The main goal of this change is to make healing less resource intensive by continously doing healing checks instead of doing it at fixed 30 day intervals at "full" speed.
Furthermore we would like heal checks to be more resumable, so an aborted heal check on a server restart doesn't mean the healing has to start all over again or be postponed 30 days.
Also we would like to utilize the crawling functionality to avoid having to do resource intensive bucket listing of content when scanning.
Healing checks should be made at a reduced rate compared to usage scans. We target that objects are heal scanned 1 in every 1024 cycles.
This means that if average scan cycle time is one hour every object is checked once every 40 days.
This would mean that some size checks would also do a heal check. Heals should have a blocking way to do the check, so it is possible to adjust crawl speed if slow.
Heal checks of course needs to access all shards, so it would be a significant load.
Since we how record the full path of elements up to 2 levels deep we now have the ability to precisely identify what has been removed since the last run on the 2 first object prefix levels.
This means that if we see files missing we check the set if the file has been removed.

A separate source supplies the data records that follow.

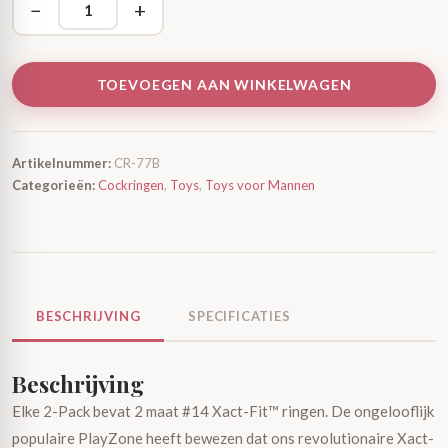
−
+
TOEVOEGEN AAN WINKELWAGEN
Artikelnummer:
CR-77B
Categorieën:
Cockringen
,
Toys
,
Toys voor Mannen
BESCHRIJVING
SPECIFICATIES
Beschrijving
Elke 2-Pack bevat 2 maat #14 Xact-Fit™ ringen. De ongelooflijk
populaire PlayZone heeft bewezen dat ons revolutionaire Xact-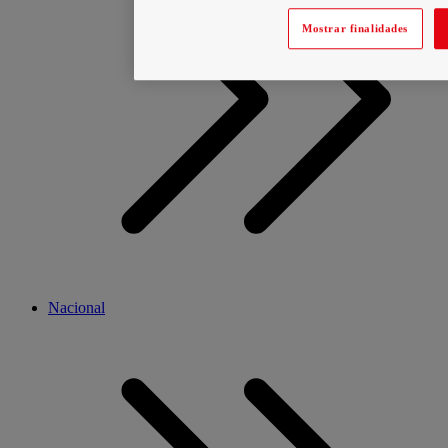
Mostrar finalidades
Nacional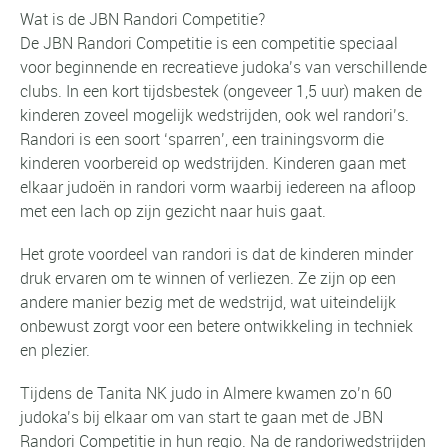
Wat is de JBN Randori Competitie?
De JBN Randori Competitie is een competitie speciaal
voor beginnende en recreatieve judoka’s van verschillende
clubs. In een kort tijdsbestek (ongeveer 1,5 uur) maken de
kinderen zoveel mogelijk wedstrijden, ook wel randori’s.
Randori is een soort ‘sparren’, een trainingsvorm die
kinderen voorbereid op wedstrijden. Kinderen gaan met
elkaar judoën in randori vorm waarbij iedereen na afloop
met een lach op zijn gezicht naar huis gaat.
Het grote voordeel van randori is dat de kinderen minder
druk ervaren om te winnen of verliezen. Ze zijn op een
andere manier bezig met de wedstrijd, wat uiteindelijk
onbewust zorgt voor een betere ontwikkeling in techniek
en plezier.
Tijdens de Tanita NK judo in Almere kwamen zo’n 60
judoka’s bij elkaar om van start te gaan met de JBN
Randori Competitie in hun regio. Na de randoriwedstrijden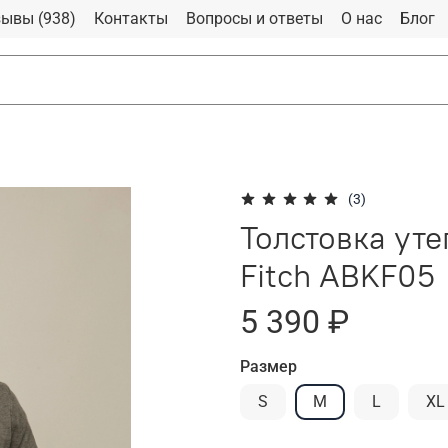
ывы (938)
Контакты
Вопросы и ответы
О нас
Блог
(3)
Толстовка ут
Fitch ABKF05
5 390 ₽
Размер
S
M
L
XL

If not we will immediately do healing for this item.
Full disk healing should remain as it is. Meaning when we detect a new drive and kick off full disk healing we should not do additional heal checks.
Disks that we are currently healing should not be picked up for crawling, so we need to record that information so this can be avoided. This may be useful for other operations as well, so the disk is never picked for reading until healed.
This is the tricky part. We skip significant parts of the tree with bloom filters and we would like to keep that consistent.
For dirty paths we make a predictable determination on whether objects should be heal checked.
This means that objects on bucket+prefix level have a 1 in 1024 chance of being picked up for heal check, since these objects will always be scanned when path is dirty.
Objects at deeper levels will have a 1 in 64 chance of being picked up. Combined with the 1 in 16 chance of the folder being picked up this gives a 1 in 1024 chance that any given object is picked up for healing check.
For clean paths, there is now a 1 in 32 chance that a clean bucket will be picked up for heal check. Objects at bucket and 1 prefix levels have a 1 in 32 chance of being heal checked. This should still keep cycle times reasonable as non-selected objected are completely skipped.
For deeper directories there is also a 1 in 32 chance they will be selected, but all files within this subtree will be heal checked.
This allows to do less traversal and keep cycle times reasonable.
Overview of probabilities
Depth -> | Bucket | Prefix 1 | Prefix 2+ | |
---|---|---|---|---|
Folder crawl chance clean | 1/32 | 1/1 | 1/32 | Overrides bloom filter |
Folder crawl chance dirty | 1/1 | 1/1 | 1/16 | Existing probablilities |
Object heal chance clean | 1/32 | 1/32 | 1/1 | |
Object heal chance dirty | 1/1024 | 1/1024 | 1/64 | |
Combined chance | 1/1024 | 1/1024 | 1/1024 | Must be the same both dirty and clean and for objects at all levels |
The actual selection will not be random, but will be based on the hash of the path.
If a parent path is dirty, but the current isn't, it will be picked in in 1/32 and objects at that level will be picked with the same probablility.
Buckets/paths that change dirty/clean status between cycles will skew probabilities slightly for individual objects, but will overall remain the same.
Paths going in and out of the bloom filter will make it possible for heal checks to be further apart than 1024, but on average the time between heal checks should still remain the same.
No, it will be suboptimal @fwessels
First of all its IO should be dedicated to restoring data. Second of all object listing will be useless/unreliable from it anyway since it only has partial data. Even assuming read/write speed is the same, with this disk restoring at 100% IO, the average load on other disks will only be (n+1)/(2n) where n is the number of data shards in a set, so they will be less loaded than the disk that is restoring and presumably faster.
Writes are usually slower, in that case the load on other disks will be even less compared to the disk being restored.